Copy link to this message
-
Re: An explanation of LEFT OUTER JOIN and NULL values
David Morel 2013-01-25, 06:34
On 24 Jan 2013, at 20:39, [EMAIL PROTECTED] wrote:

> Hi David,
>
> The default partitioner used in map reduce is the hash partitioner. So
> based on your keys they are send to a particular reducer.
>
> May be in your current data set, the keys that have no values in table
> are all falling in the same hash bucket and hence being processed by
> the same reducer.

Really not the case, no, so it doesn't make any sort of sense to me :\
At this point I am starting to think the only way to figure it out is to
set or add debugging at the reducer level. I hoped I could avoid it,
alas...

> If you are noticing a skew on a particular reducer, sometimes  a
> simple work around like increasing the no of reducers explicitly might
> help you get pass the hurdle.

Yes, that seemed to work in some cases, but is not very handy: it's
hard to tell my users 'try setting a different number of reducers when
your query is stuck' ;-)

> Also please ensure you have enabled skew join optimization.

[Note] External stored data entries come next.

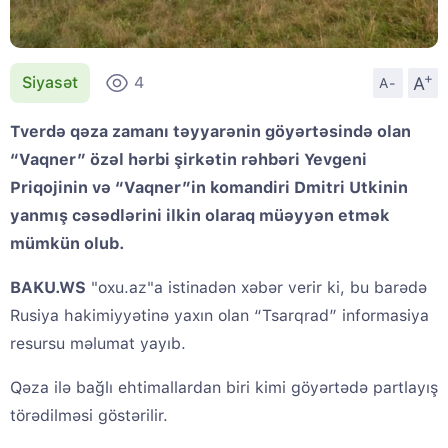
+
A
Siyasət
4
A-
Tverdə qəza zamanı təyyarənin göyərtəsində olan
“Vaqner” özəl hərbi şirkətin rəhbəri Yevgeni
Priqojinin və “Vaqner”in komandiri Dmitri Utkinin
yanmış cəsədlərini ilkin olaraq müəyyən etmək
mümkün olub.
BAKU.WS
"oxu.az"a istinadən xəbər verir ki, bu barədə
Rusiya hakimiyyətinə yaxın olan “Tsarqrad” informasiya
resursu məlumat yayıb.
Qəza ilə bağlı ehtimallardan biri kimi göyərtədə partlayış
törədilməsi göstərilir.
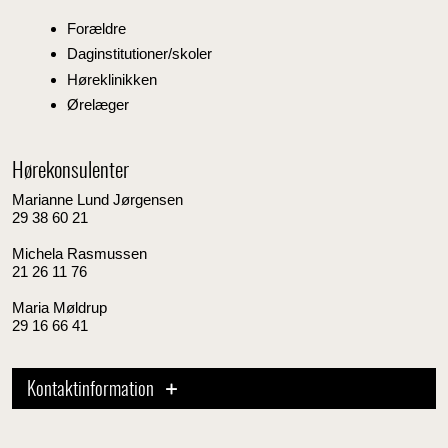
Forældre
Daginstitutioner/skoler
Høreklinikken
Ørelæger
Hørekonsulenter
Marianne Lund Jørgensen
29 38 60 21
Michela Rasmussen
21 26 11 76
Maria Møldrup
29 16 66 41
Kontaktinformation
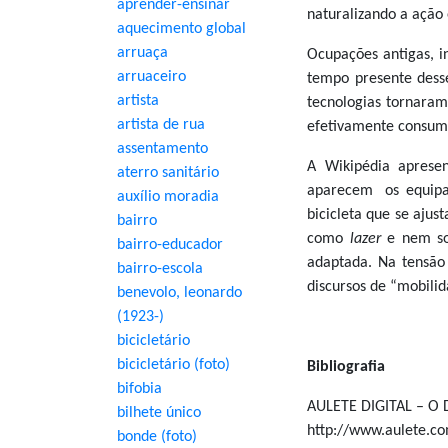
aprender-ensinar
naturalizando a ação 
aquecimento global
arruaça
Ocupações antigas, i
arruaceiro
tempo presente dess
artista
tecnologias tornara
artista de rua
efetivamente consuma
assentamento
A Wikipédia aprese
aterro sanitário
aparecem os equipam
auxílio moradia
bicicleta que se ajus
bairro
como
lazer
e nem s
bairro-educador
adaptada. Na tensão
bairro-escola
discursos de “mobilid
benevolo, leonardo
(1923-)
bicicletário
bicicletário (foto)
Bibliografia
bifobia
AULETE DIGITAL – O
bilhete único
http://www.aulete.co
bonde (foto)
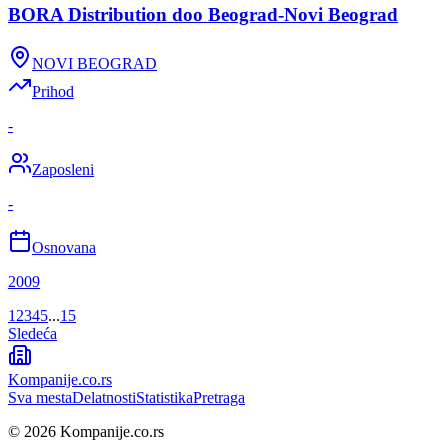
BORA Distribution doo Beograd-Novi Beograd
NOVI BEOGRAD
Prihod
-
Zaposleni
-
Osnovana
2009
1
2
3
4
5
...
15
Sledeća
Kompanije
.co.rs
Sva mesta
Delatnosti
Statistika
Pretraga
©
2026
Kompanije.co.rs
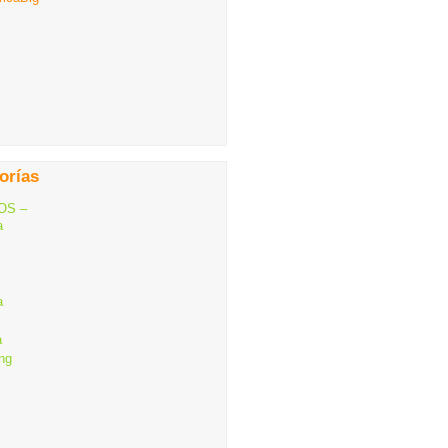
orías
OS –
a
a
a
ng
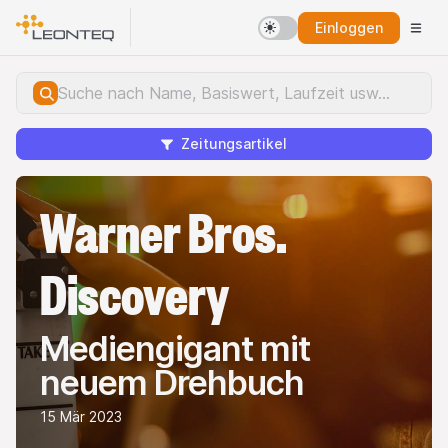
Einloggen
Zeitungsartikel
Warner Bros.
Discovery
Mediengigant mit
neuem Drehbuch
15 Mär 2023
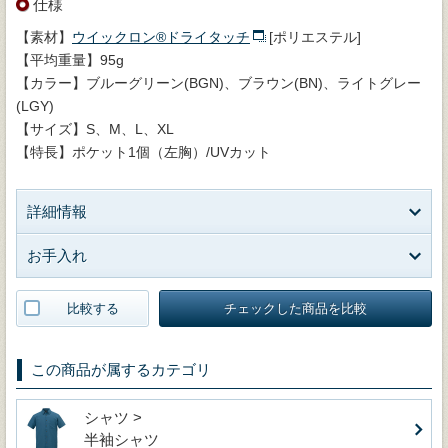
仕様
【素材】
ウイックロン®ドライタッチ
[ポリエステル]
【平均重量】95g
【カラー】ブルーグリーン(BGN)、ブラウン(BN)、ライトグレー
(LGY)
【サイズ】S、M、L、XL
【特長】ポケット1個（左胸）/UVカット
詳細情報
お手入れ
比較する
チェックした商品を比較
この商品が属するカテゴリ
シャツ >
半袖シャツ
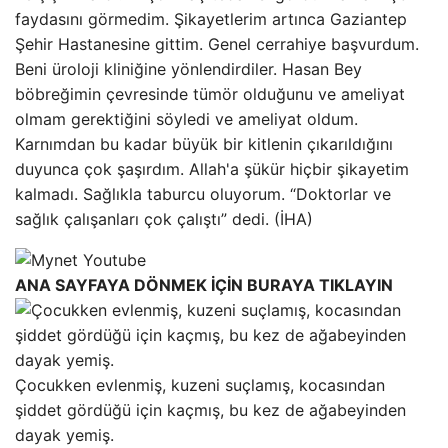
faydasını görmedim. Şikayetlerim artınca Gaziantep
Şehir Hastanesine gittim. Genel cerrahiye başvurdum.
Beni üroloji kliniğine yönlendirdiler. Hasan Bey
böbreğimin çevresinde tümör olduğunu ve ameliyat
olmam gerektiğini söyledi ve ameliyat oldum.
Karnımdan bu kadar büyük bir kitlenin çıkarıldığını
duyunca çok şaşırdım. Allah'a şükür hiçbir şikayetim
kalmadı. Sağlıkla taburcu oluyorum. “Doktorlar ve
sağlık çalışanları çok çalıştı” dedi. (İHA)
ANA SAYFAYA DÖNMEK İÇİN BURAYA TIKLAYIN
Çocukken evlenmiş, kuzeni suçlamış, kocasından
şiddet gördüğü için kaçmış, bu kez de ağabeyinden
dayak yemiş.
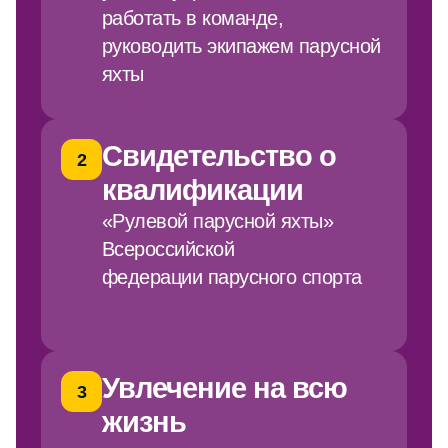
Свидетельство о
2
квалификации
«Рулевой парусной яхты»
Всероссийской
федерации парусного спорта
Увлечение на всю
3
жизнь
получаете доступ к яхтам и
инфраструктуре премиального
яхт-клуба «ПИРогово». Станете
участником регулярных регат,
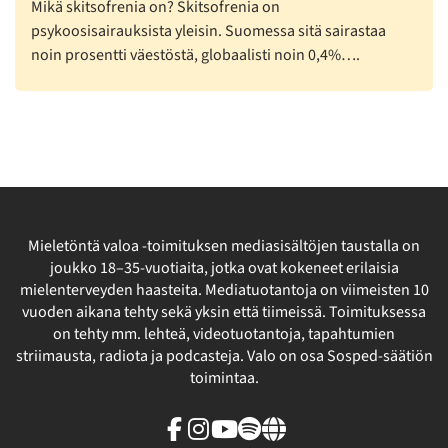
Mikä skitsofrenia on? Skitsofrenia on
psykoosisairauksista yleisin. Suomessa sitä sairastaa
noin prosentti väestöstä, globaalisti noin 0,4%….
Mieletöntä valoa -toimituksen mediasisältöjen taustalla on
joukko 18–35-vuotiaita, jotka ovat kokeneet erilaisia
mielenterveyden haasteita. Mediatuotantoja on viimeisten 10
vuoden aikana tehty sekä yksin että tiimeissä. Toimituksessa
on tehty mm. lehteä, videotuotantoja, tapahtumien
striimausta, radiota ja podcasteja. Valo on osa Sosped-säätiön
toimintaa.
Facebook
Instagram
Youtube
Spotify
Linkki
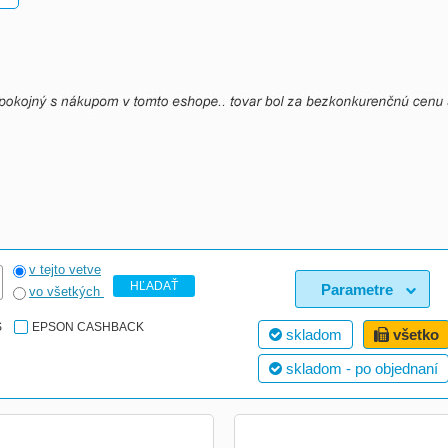
v tejto vetve
HĽADAŤ
Parametre
vo všetkých
S
EPSON CASHBACK
skladom
všetko
skladom - po objednaní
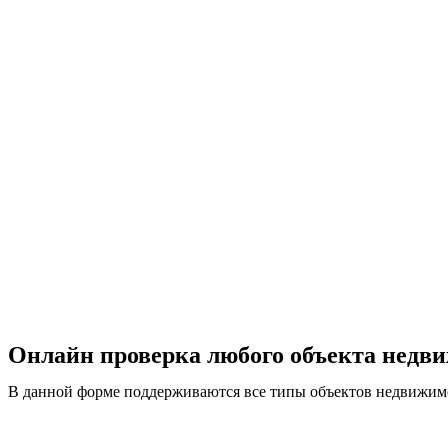
Онлайн проверка любого объекта недв
В данной форме поддерживаются все типы объектов недвижимос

Didn't have much success with this, but maybe my version of hive is a
bit old.

So to emulate a LEFT OUTER JOIN I had to do something really horrible:

JOIN (
    -- TABLE B is the joined table
SELECT key, value FROM TABLE B
UNION ALL
    -- TABLE A has all the unique ids
SELECT key, '' FROM TABLE A
) AS SUB

and then use a count -1 to get a count of non-null rows, etc. At least
it does work with no slowdowns, but I mean, yuk!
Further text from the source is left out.